MAY 15, 2015 01:19 PM PDT

Is Osteosarcoma Inherited?

While osteosarcoma, the most common type of cancer that starts in the bone, is rare, the consequences can be devastating. About 800 new cases of osteosarcoma are diagnosed in the United States each year, and about half are in children and teens. Osteosarcomas account for about 2% of childhood cancers and a much smaller portion of adult cancers, according to the American Cancer Society (http://www.cancer.org/cancer/osteosarcoma/overviewguide).
Teen osteosarcoma may be inherited.
Now a new study indicates that inherited variations in a known tumor suppressor gene among children and adolescents with osteosarcoma are more common than researchers believed. While older patients who are prone to this type of cancer did not have mutations in the gene, known as TP53, the study showed that the genetic susceptibility to young onset osteosarcoma is distinct from older adult onset osteosarcoma. Published online April 20, 2015, in the Journal of the National Cancer Institute, the research was conducted by Lisa Mirabello, Ph.D., of the National Cancer Institute's (NCI) Division of Cancer Epidemiology and Genetics, a division of the National Institutes of Health (NIH) (http://www.cancer.gov/news-events/press-releases/2015/osteosarcoma-tp53-inherited-gene-mutation-adolescents).

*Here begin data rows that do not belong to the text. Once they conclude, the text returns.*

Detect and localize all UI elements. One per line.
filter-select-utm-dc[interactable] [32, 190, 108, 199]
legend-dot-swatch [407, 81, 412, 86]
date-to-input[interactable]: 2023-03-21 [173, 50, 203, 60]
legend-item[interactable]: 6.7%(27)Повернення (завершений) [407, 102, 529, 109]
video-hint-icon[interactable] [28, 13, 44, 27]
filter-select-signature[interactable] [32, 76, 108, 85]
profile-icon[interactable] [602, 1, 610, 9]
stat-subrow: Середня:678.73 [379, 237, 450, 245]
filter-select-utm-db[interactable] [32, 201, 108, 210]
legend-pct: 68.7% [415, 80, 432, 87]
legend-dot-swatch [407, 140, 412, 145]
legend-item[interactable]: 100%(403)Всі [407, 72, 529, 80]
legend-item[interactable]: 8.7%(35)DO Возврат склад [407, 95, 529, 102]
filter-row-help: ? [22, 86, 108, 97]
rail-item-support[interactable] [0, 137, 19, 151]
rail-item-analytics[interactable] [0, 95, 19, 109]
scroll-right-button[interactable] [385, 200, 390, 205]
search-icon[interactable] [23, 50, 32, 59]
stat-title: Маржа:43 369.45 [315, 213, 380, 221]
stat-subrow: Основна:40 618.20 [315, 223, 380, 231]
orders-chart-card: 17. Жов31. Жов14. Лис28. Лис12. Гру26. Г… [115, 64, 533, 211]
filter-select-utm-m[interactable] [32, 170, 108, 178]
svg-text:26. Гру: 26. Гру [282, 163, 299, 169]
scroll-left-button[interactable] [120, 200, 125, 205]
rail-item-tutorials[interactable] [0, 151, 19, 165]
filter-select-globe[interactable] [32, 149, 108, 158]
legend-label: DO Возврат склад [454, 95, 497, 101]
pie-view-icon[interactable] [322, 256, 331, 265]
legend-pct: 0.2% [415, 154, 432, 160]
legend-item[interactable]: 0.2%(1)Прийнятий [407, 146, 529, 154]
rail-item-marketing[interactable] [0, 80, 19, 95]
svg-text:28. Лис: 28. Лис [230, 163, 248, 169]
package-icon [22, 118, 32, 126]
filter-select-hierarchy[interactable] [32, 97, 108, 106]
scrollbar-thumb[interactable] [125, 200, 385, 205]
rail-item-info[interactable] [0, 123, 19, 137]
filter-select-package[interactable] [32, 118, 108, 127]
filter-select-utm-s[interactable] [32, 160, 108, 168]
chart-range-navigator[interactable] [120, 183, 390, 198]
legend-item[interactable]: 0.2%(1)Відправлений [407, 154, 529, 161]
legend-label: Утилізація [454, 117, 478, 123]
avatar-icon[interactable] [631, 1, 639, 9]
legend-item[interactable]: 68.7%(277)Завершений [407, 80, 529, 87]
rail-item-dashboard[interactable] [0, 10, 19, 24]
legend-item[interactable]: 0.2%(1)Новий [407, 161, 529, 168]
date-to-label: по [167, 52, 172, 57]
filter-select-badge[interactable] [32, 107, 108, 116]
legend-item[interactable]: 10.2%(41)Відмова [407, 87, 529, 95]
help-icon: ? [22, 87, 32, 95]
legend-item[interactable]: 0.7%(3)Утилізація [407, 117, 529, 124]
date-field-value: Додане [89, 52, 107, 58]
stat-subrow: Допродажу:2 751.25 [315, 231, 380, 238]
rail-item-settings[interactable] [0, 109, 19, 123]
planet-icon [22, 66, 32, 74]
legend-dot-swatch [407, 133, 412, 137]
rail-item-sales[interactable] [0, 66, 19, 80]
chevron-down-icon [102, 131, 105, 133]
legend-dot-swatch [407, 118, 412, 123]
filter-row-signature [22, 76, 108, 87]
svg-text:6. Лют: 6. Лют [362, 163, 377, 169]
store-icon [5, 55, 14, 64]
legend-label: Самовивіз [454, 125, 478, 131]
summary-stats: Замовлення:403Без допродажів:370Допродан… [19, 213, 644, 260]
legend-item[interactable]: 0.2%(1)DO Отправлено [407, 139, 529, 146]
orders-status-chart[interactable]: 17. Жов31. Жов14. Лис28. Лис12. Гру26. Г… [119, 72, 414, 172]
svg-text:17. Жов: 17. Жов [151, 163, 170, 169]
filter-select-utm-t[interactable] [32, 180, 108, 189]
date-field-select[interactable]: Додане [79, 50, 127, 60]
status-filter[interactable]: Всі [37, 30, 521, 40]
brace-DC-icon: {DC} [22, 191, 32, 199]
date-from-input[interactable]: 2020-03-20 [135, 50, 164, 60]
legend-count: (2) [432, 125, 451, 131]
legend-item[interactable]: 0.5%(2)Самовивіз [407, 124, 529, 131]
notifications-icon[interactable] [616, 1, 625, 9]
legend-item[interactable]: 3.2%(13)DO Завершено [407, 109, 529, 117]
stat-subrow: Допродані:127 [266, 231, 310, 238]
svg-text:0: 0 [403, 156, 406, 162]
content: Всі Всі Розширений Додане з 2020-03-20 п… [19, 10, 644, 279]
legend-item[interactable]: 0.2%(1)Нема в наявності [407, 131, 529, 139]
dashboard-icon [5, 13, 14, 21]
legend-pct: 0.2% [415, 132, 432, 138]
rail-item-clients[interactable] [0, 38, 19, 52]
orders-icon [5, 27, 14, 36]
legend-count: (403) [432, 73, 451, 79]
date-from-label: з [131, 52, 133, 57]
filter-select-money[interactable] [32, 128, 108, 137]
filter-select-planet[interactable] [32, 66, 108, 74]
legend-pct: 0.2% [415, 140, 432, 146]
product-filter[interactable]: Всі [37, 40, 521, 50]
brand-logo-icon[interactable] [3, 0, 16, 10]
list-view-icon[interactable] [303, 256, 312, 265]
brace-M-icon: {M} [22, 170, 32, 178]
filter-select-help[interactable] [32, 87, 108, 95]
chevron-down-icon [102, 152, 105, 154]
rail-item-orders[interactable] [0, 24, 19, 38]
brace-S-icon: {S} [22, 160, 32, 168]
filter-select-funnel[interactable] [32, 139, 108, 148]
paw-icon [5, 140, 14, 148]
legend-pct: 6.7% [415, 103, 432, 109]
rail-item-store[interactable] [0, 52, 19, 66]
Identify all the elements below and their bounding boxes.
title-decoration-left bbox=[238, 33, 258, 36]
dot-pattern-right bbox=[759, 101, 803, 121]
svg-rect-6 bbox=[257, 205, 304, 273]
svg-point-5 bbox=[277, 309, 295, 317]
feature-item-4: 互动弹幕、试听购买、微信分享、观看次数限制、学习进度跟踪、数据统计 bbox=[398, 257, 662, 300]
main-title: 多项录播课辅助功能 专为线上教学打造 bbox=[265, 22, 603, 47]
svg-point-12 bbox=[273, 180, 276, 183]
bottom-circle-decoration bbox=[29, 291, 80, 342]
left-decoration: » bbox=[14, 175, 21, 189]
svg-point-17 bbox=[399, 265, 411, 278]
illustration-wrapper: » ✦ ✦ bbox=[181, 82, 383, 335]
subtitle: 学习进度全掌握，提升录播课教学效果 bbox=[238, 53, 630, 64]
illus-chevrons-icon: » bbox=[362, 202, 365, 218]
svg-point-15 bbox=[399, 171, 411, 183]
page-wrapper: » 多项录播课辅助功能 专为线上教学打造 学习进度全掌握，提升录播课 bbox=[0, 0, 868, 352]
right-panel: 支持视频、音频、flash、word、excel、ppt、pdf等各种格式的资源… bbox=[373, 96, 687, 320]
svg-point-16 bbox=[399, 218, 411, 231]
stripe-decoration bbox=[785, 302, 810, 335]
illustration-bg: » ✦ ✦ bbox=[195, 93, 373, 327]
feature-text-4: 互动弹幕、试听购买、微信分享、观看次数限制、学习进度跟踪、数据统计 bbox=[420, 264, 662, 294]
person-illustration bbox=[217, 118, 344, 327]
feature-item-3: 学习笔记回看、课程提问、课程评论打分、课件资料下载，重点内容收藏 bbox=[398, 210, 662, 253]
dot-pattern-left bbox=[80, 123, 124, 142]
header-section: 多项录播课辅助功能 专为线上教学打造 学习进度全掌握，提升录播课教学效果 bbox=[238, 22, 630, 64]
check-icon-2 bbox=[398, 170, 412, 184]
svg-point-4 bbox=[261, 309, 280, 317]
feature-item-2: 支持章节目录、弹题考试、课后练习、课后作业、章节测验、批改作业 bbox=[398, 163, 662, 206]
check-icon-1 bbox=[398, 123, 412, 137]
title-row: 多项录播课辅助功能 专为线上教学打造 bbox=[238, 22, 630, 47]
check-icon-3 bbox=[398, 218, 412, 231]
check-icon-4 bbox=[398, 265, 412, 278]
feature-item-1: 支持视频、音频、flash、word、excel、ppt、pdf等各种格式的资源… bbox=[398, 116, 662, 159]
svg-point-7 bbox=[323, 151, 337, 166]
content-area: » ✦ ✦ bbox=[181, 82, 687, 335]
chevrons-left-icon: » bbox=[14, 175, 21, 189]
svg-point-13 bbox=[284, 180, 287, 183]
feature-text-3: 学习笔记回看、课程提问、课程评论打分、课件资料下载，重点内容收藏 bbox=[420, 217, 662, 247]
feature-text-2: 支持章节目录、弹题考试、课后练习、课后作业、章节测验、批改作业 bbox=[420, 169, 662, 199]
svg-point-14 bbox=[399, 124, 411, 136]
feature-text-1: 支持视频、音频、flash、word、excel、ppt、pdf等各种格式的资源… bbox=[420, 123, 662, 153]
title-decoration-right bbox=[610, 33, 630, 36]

The occurrence of osteosarcoma is highest in people between the ages of 10 and 19. People with certain rare, inherited cancer syndromes have an increased risk of getting the disease. One of the syndromes is Li-Fraumeni syndrome (LFS), which the NCI study describes as "a cancer predisposition syndrome that is most often caused by germline or inherited mutations in the TP53 gene." Thus, according to the study, "LFS results in a constellation of tumors, often occurring at very young ages. Osteosarcoma can also occur in families that are not known to have LFS. The role of inherited TP53 mutations in osteosarcoma patients not known to have LFS is not very well understood."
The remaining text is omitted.